El 21 de julio de 1969, Neil Armstrong se convirtió en el primer terrícola en pisar la Luna… ¿O no?
Imagínate el palo que se habría llevado el astronauta americano si, tras pronunciar las famosas palabras «Este es un pequeño paso para un hombre, pero un gran salto para la humanidad», hubiera aparecido de repente, a modo de comité de bienvenida, un improbable grupo de exploradores espaciales formado por un intrépido reportero pelirrojo, un viejo lobo de mar bebedor de whisky (y siempre ocurrente a la hora de soltar juramentos e improperios), un profesor atolondrado duro de oído y ¡hasta un perro sabio! (con escafandra y todo).
¿A qué se debería este hipotético encuentro? Ni más ni menos que a la visión del dibujante belga Hergé, quien, en la década de 1950, ya embarcó a Tintín y compañía en uno de los viajes más épicos, memorables y arriesgados de todos cuantos realizaron, anticipándose en casi veinte años a la misión norteamericana.
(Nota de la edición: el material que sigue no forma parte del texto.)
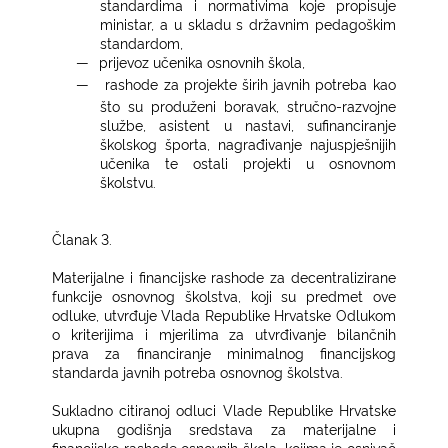
standardima i normativima koje propisuje
ministar, a u skladu s državnim pedagoškim
standardom,
―
prijevoz učenika osnovnih škola,
―
rashode za projekte širih javnih potreba kao
što su produženi boravak, stručno-razvojne
službe, asistent u nastavi, sufinanciranje
školskog športa, nagrađivanje najuspješnijih
učenika te ostali projekti u osnovnom
školstvu.
Članak 3.
Materijalne i financijske rashode za decentralizirane
funkcije osnovnog školstva, koji su predmet ove
odluke, utvrđuje Vlada Republike Hrvatske Odlukom
o kriterijima i mjerilima za utvrđivanje bilančnih
prava za financiranje minimalnog financijskog
standarda javnih potreba osnovnog školstva.
Sukladno citiranoj odluci Vlade Republike Hrvatske
ukupna godišnja sredstava za materijalne i
financijske rashode osnovnih škola, kojima je osnivač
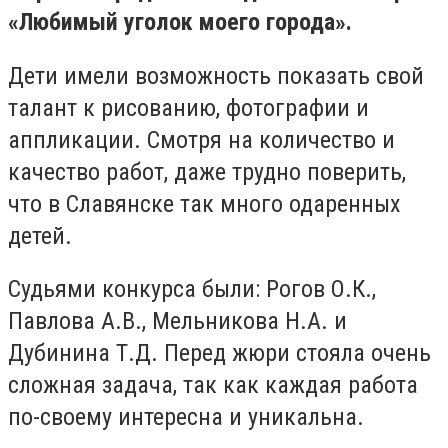
«Любимый уголок моего города».
Дети имели возможность показать свой
талант к рисованию, фотографии и
аппликации. Смотря на количество и
качество работ, даже трудно поверить,
что в Славянске так много одаренных
детей.
Судьями конкурса были: Рогов О.К.,
Павлова А.В., Мельникова Н.А. и
Дубинина Т.Д. Перед жюри стояла очень
сложная задача, так как каждая работа
по-своему интересна и уникальна.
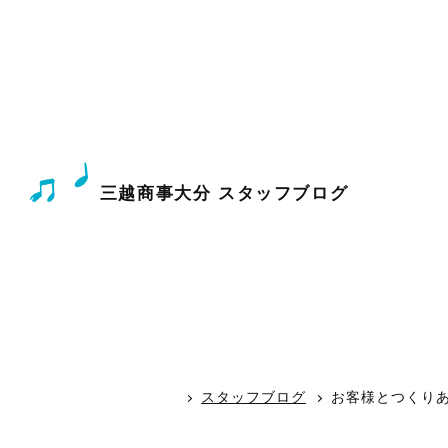
三越商事大分 スタッフブログ
スタッフブログ
お客様とつくりあ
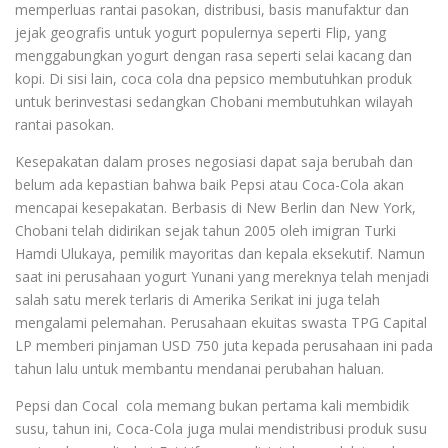
memperluas rantai pasokan, distribusi, basis manufaktur dan
jejak geografis untuk yogurt populernya seperti Flip, yang
menggabungkan yogurt dengan rasa seperti selai kacang dan
kopi. Di sisi lain, coca cola dna pepsico membutuhkan produk
untuk berinvestasi sedangkan Chobani membutuhkan wilayah
rantai pasokan.
Kesepakatan dalam proses negosiasi dapat saja berubah dan
belum ada kepastian bahwa baik Pepsi atau Coca-Cola akan
mencapai kesepakatan. Berbasis di New Berlin dan New York,
Chobani telah didirikan sejak tahun 2005 oleh imigran Turki
Hamdi Ulukaya, pemilik mayoritas dan kepala eksekutif. Namun
saat ini perusahaan yogurt Yunani yang mereknya telah menjadi
salah satu merek terlaris di Amerika Serikat ini juga telah
mengalami pelemahan. Perusahaan ekuitas swasta TPG Capital
LP memberi pinjaman USD 750 juta kepada perusahaan ini pada
tahun lalu untuk membantu mendanai perubahan haluan.
Pepsi dan Cocal cola memang bukan pertama kali membidik
susu, tahun ini, Coca-Cola juga mulai mendistribusi produk susu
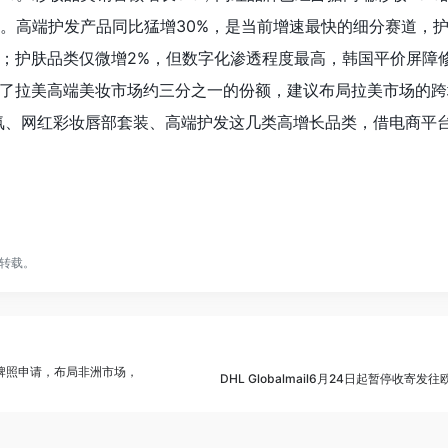
%。高端护发产品同比猛增30%，是当前增速最快的细分赛道，
；护肤品类仅微增2%，但数字化渗透程度最高，韩国平价屏障
了拉美高端美妆市场约三分之一的份额，建议布局拉美市场的跨
氛、网红彩妆唇部套装、高端护发这几类高增长品类，借电商平
转载。
行牌照申请，布局非洲市场，
DHL Globalmail6月24日起暂停收寄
En Objetivo: la Luna asistimos a la construcción de un fabuloso cohete que tiene como fin transportar a nuestros protagonistas nada menos que hasta la Luna. Esta primera fase se desarrolla envuelta en un halo de conspiración y misterio: empieza con un mensaje enigmático, un viaje hasta una base ultra-secreta en el país de Syldavia, los intentos de espías sin escrúpulos pertenecientes a una potencia extranjera por apoderarse de la nueva tecnología… y todo ello aderezado con las pertinentes dosis de humor.
Sin embargo, Objetivo: la Luna no es más que el preámbulo, porque la continuación y el desenlace de esta odisea espacial se narra en Aterrizaje en la Luna. En esta segunda parte, por supuesto, tampoco podían faltar el profesor Tornasol, menos científico loco que de costumbre y adoptando durante toda la aventura el papel de estrella, ni los detectives Hernández y Fernández, esa especie de beduinos ectoplasmas (en las cariñosas palabras de cierto capitán), metiendo absurdamente la pata a cada paso que dan.
Y volviendo al principio… ¿Que no viste el alunizaje del Apolo XI? Como diría el iracundo Haddock, no seas archipámpano y embárcate en ese «cigarro volador» a cuadros rojos y blancos, y disfruta de la travesía. Vivirás una aventura sideral.